Siarandepok – Pembangunan gedung baru tahap dua RSUD Sumbawa di eks BBU sering terpaksa ditunda. Hal ini dikarenakan anggaran senilai 21 miliar untuk pembangunan, dialihkan pada penanganan Covid-19.
Selasa, 7 April, usai mendampingi Bupati telekonferensi dengan Gubernur dan Wakil Gubernur NTB. Drs. H. Hasan Basri, MM., selaku Sekretaris Daerah (Sekda) Kabupaten Sumbawa mengungkapkan

Pagi tadi Bupati Sumbawa kepada Gubernur dan Wakil Gubernur NTB saat telekonferensi, telah memberitahukan keputasan menunda pembangunan tersebut, yang anggarannya dialihkan untuk penanganan Covid-19.
‘’Rumah Sakit yang dipending, kalau Pasar Seketeng tidak, karena itu bisa langsung dimanfaatkan. Kalau rumah sakit tahun ini belum bisa dilaksanakan, bisa tahun depan, tahun depannya lagi,’’ kata Sekda.
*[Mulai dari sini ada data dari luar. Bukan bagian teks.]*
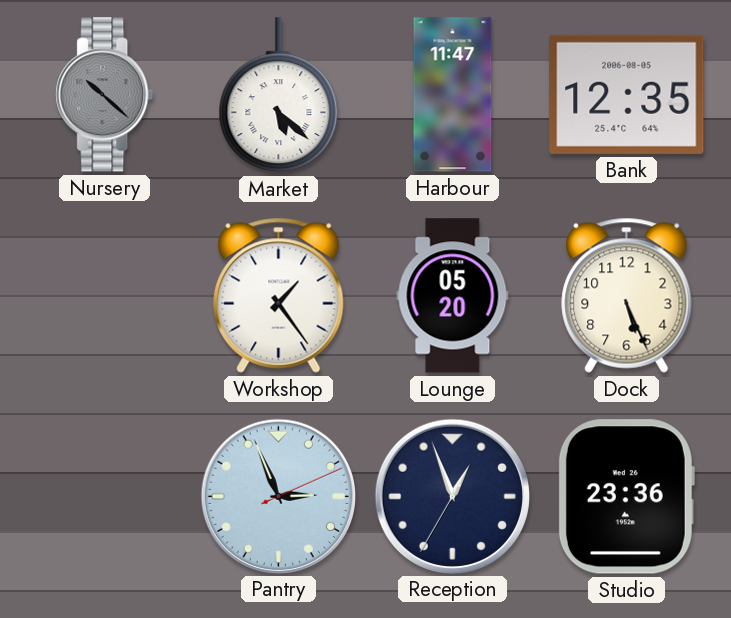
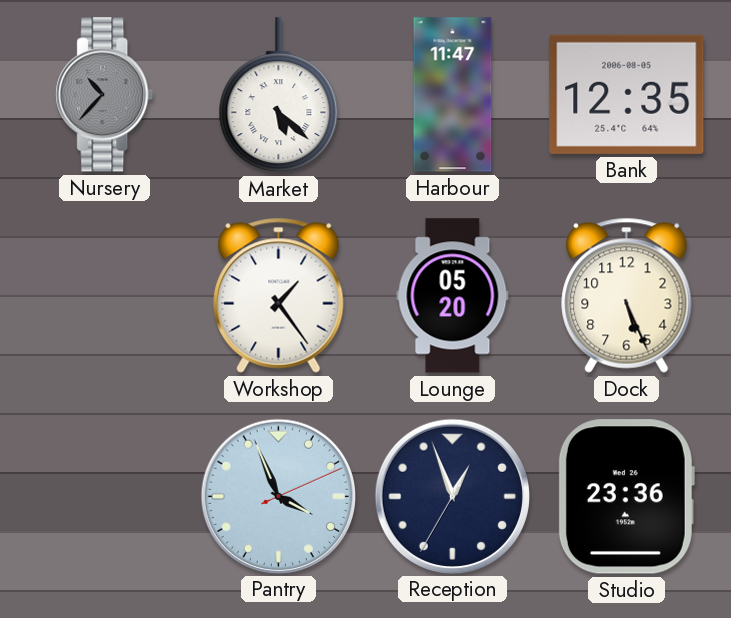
Nursery: 10:22 -> 10:37
Pantry: 2:56 -> 3:56
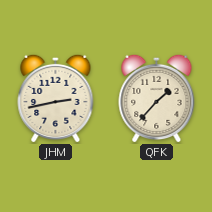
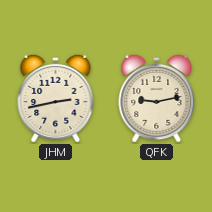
QFK: 1:37 -> 9:13
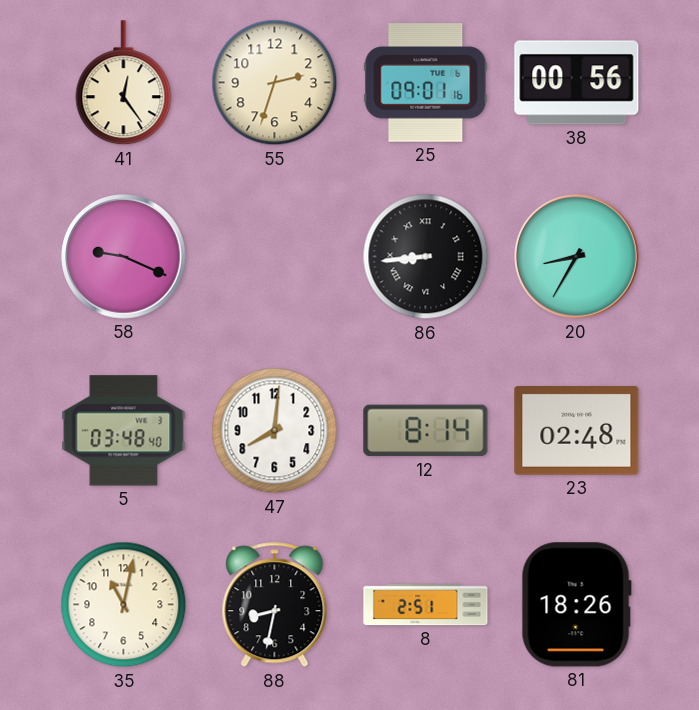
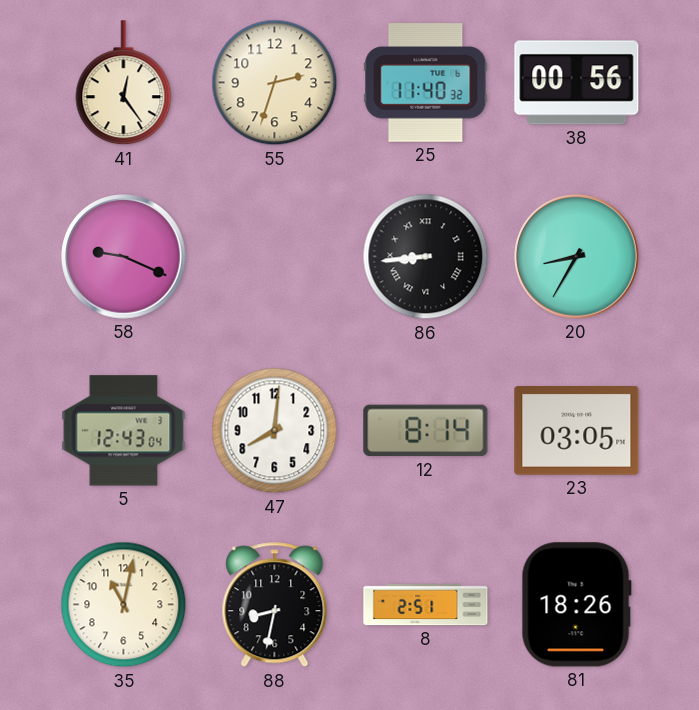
25: 09:01 -> 11:40
5: 03:48 -> 12:43
23: 02:48 -> 03:05
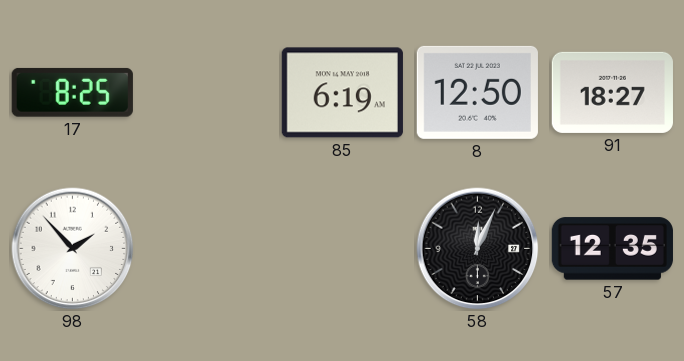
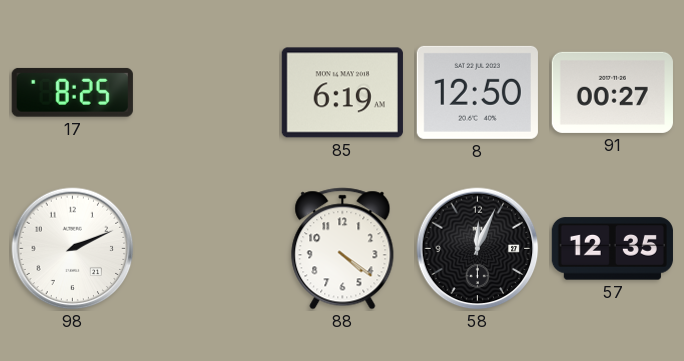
91: 18:27 -> 00:27
98: 1:53 -> 2:11
88: none -> 4:21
Selain itu, tidak hanya pembangunan RSUD saja, sejumlah pembangunan jalan yang anggarannya bersumber dari APBD juga terpaksa ditunda.

‘’Kita tidak tahu berapa lama ini, yang penting kita sudah siapkan anggarannya. Itu langkah yang sudah final. Dan beberapa pembangunan fisik lainnya seperti jalan dan lainnya yang bersumber dari APBD juga dipending. Itu disiapkan anggaran, peruntukannya tergantung dinas teknis,’’ ujarnya.
Sekda menambahkan, terkait penanganan pencegahan penyebaran yang dilakukan daerah, termasuk upaya kedepannya telah dilaporkan kepada Gubernur dan Wagub dalam telekonferensi itu tersebut.